El macizo de Anaga en la isla de Tenerife recibe la tarde con su exquisita belleza. A lo lejos el roque enmedio del océano parece desafiar a un cielo entre brumas dando constancia de que el día termina pero tras la noche volverá a nacer. Entre torbellinos de celeridad y agresividad competimos constantemente con preocupaciones superfluas que nos nos llevan a ningún lugar mejor. La vida no es miel sobre hoyuelos, pero tiene miel y también tiene hoyuelos y lo importante no es lo que nos ocurra sino como afrontemos ese reto. Nada es lo que aparenta ser. La esencia es aquello invariable y permanente que constituye la naturaleza de las cosas y por más que intentemos profundizar en ello más de esa propia esencia se escurrirá entre nuestros dedos. Mirando entramos en ese pasillo donde no cabe ciencia ni tampoco medida, solamente es.

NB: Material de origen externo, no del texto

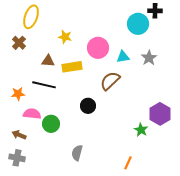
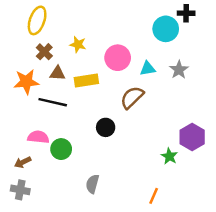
brown cross: (19, 43) -> (44, 52), moved
orange star: (18, 94) -> (26, 82), moved, size x1.5
brown arrow: (19, 135) -> (23, 162), turned -48

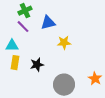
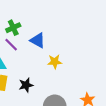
blue triangle: (48, 23) -> (38, 40), turned 42

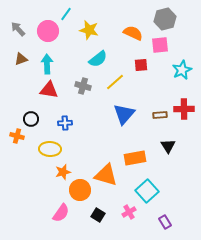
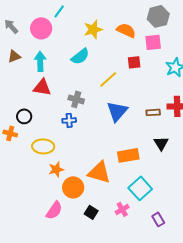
yellow star: (89, 30) -> (93, 29), moved, turned -30
cyan semicircle: (98, 59) -> (80, 56), moved
gray cross: (83, 86) -> (76, 99), moved
blue cross: (65, 123) -> (69, 120), moved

Encontrarnos en ese punto es situarnos en esa vuelta hacia el interior de uno mismo sin condiciones. Vivimos en una sociedad centrada en resultados a corto plazo y sin pararnos a pensar en lo que realmente estamos dando de nosotros a los demás. Hoy, bajo las nubes en gris de este abril incierto el dia ya consume sus últimas pulsaciones pero el sonar de un océano Atlantico transparente y vivo rubrica para el mundo un deseo de recuperación.